**** RECORDS ****

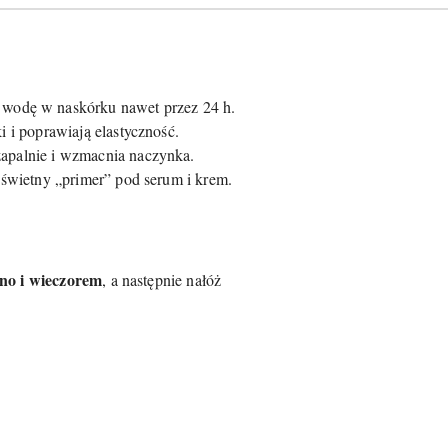
 wodę w naskórku nawet przez 24 h.
i i poprawiają elastyczność.
zapalnie i wzmacnia naczynka.
– świetny „primer” pod serum i krem.
no i wieczorem
, a następnie nałóż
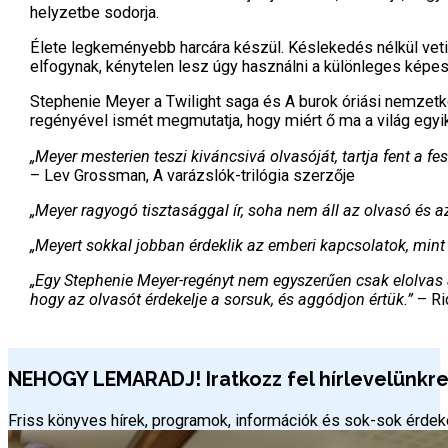
helyzetbe sodorja.
Élete legkeményebb harcára készül. Késlekedés nélkül veti 
elfogynak, kénytelen lesz úgy használni a különleges képe
Stephenie Meyer a Twilight saga és A burok óriási nemzetk
regényével ismét megmutatja, hogy miért ő ma a világ egyi
„Meyer mesterien teszi kiváncsivá olvasóját, tartja fent a 
– Lev Grossman, A varázslók-trilógia szerzője
„Meyer ragyogó tisztasággal ír, soha nem áll az olvasó és a
„Meyert sokkal jobban érdeklik az emberi kapcsolatok, min
„Egy Stephenie Meyer-regényt nem egyszerűen csak elolvas a
hogy az olvasót érdekelje a sorsuk, és aggódjon értük.”
– Ri
NEHOGY LEMARADJ! Iratkozz fel hírlevelünkre 
Friss könyves hírek, programok, információk és sok-sok érd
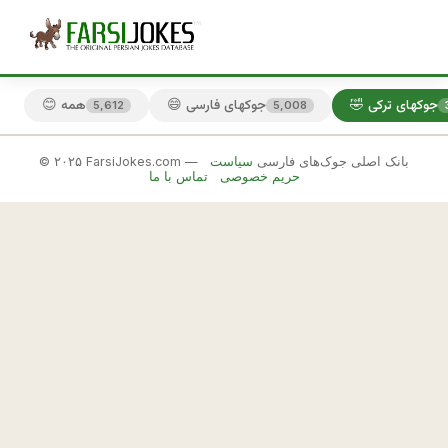
🤣 جوکهای ترکی
😄 جوکهای فارسی
😊 همه
5,612
5,008
© ۲۰۲۵ FarsiJokes.com — بانک اصلی جوک‌های فارسی
سیاست
🤣
حریم خصوصی
تماس با ما
جوکهای
ترکی
✕
ت
ر
🎲 جوک بعدی
📋 کپی
ك
ه 
م
ي 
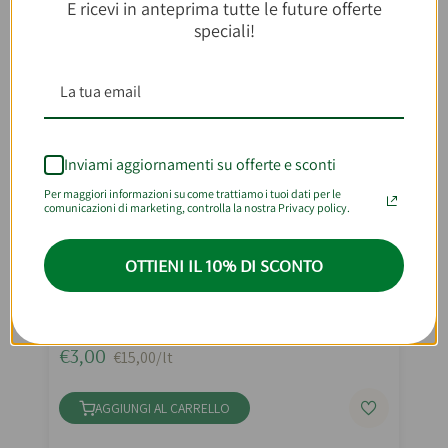
E ricevi in anteprima tutte le future offerte
speciali!
Inviami aggiornamenti su offerte e sconti
Per maggiori informazioni su come trattiamo i tuoi dati per le
comunicazioni di marketing, controlla la nostra Privacy policy.
OTTIENI IL 10% DI SCONTO
Nettare Bio Arancia Limone E Carota
200ml
€3,00
€15,00/lt
AGGIUNGI AL CARRELLO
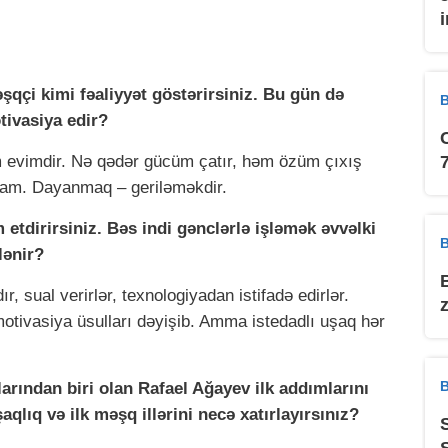
qçi kimi fəaliyyət göstərirsiniz. Bu gün də
B
tivasiya edir?
 evimdir. Nə qədər gücüm çatır, həm özüm çıxış
ram. Dayanmaq – geriləməkdir.
 etdirirsiniz. Bəs indi gənclərlə işləmək əvvəlki
B
lənir?
r, sual verirlər, texnologiyadan istifadə edirlər.
motivasiya üsulları dəyişib. Amma istedadlı uşaq hər
B
arından biri olan Rafael Ağayev ilk addımlarını
aqlıq və ilk məşq illərini necə xatırlayırsınız?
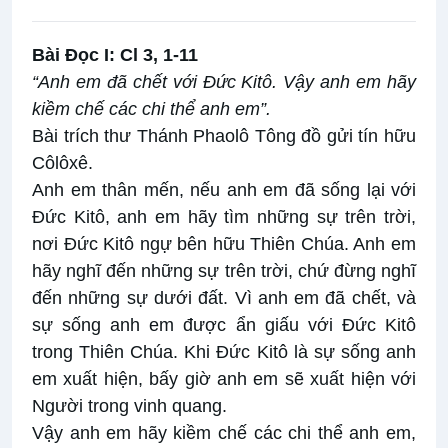
Bài Ðọc I: Cl 3, 1-11
“Anh em đã chết với Ðức Kitô. Vậy anh em hãy
kiềm chế các chi thể anh em”.
Bài trích thư Thánh Phaolô Tông đồ gửi tín hữu
Côlôxê.
Anh em thân mến, nếu anh em đã sống lại với
Ðức Kitô, anh em hãy tìm những sự trên trời,
nơi Ðức Kitô ngự bên hữu Thiên Chúa. Anh em
hãy nghĩ đến những sự trên trời, chứ đừng nghĩ
đến những sự dưới đất. Vì anh em đã chết, và
sự sống anh em được ẩn giấu với Ðức Kitô
trong Thiên Chúa. Khi Ðức Kitô là sự sống anh
em xuất hiện, bấy giờ anh em sẽ xuất hiện với
Người trong vinh quang.
Vậy anh em hãy kiềm chế các chi thể anh em,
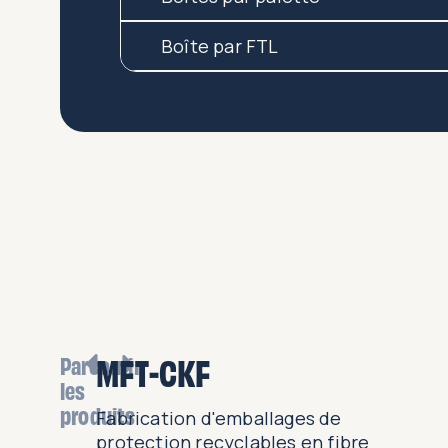
Boîte par FTL
MFT-CKF
Parcourir
les
produits
ettes et
Fabrication d'emballages de
§ue pour
protection recyclables en fibre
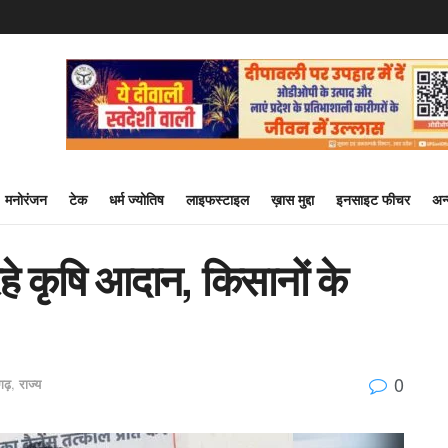
मनोरंजन
टेक
धर्म ज्योतिष
लाइफस्टाइल
ख़ास मुद्दा
इनसाइट फीचर
अन
हे कृषि आदान, किसानों के
0
सगढ़
,
राज्य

****

Restate word for word the lines of the data above that begin at the line with "trong Thiên Chúa. Khi Ðức Kitô là sự sống anh" and end at the line with "protection recyclables en fibre", keeping both ends and dropping every picture.

**RESULT:**
trong Thiên Chúa. Khi Ðức Kitô là sự sống anh
em xuất hiện, bấy giờ anh em sẽ xuất hiện với
Người trong vinh quang.
Vậy anh em hãy kiềm chế các chi thể anh em,
Boîte par FTL
MFT-CKF
Parcourir
les
produits
ettes et
Fabrication d'emballages de
§ue pour
protection recyclables en fibre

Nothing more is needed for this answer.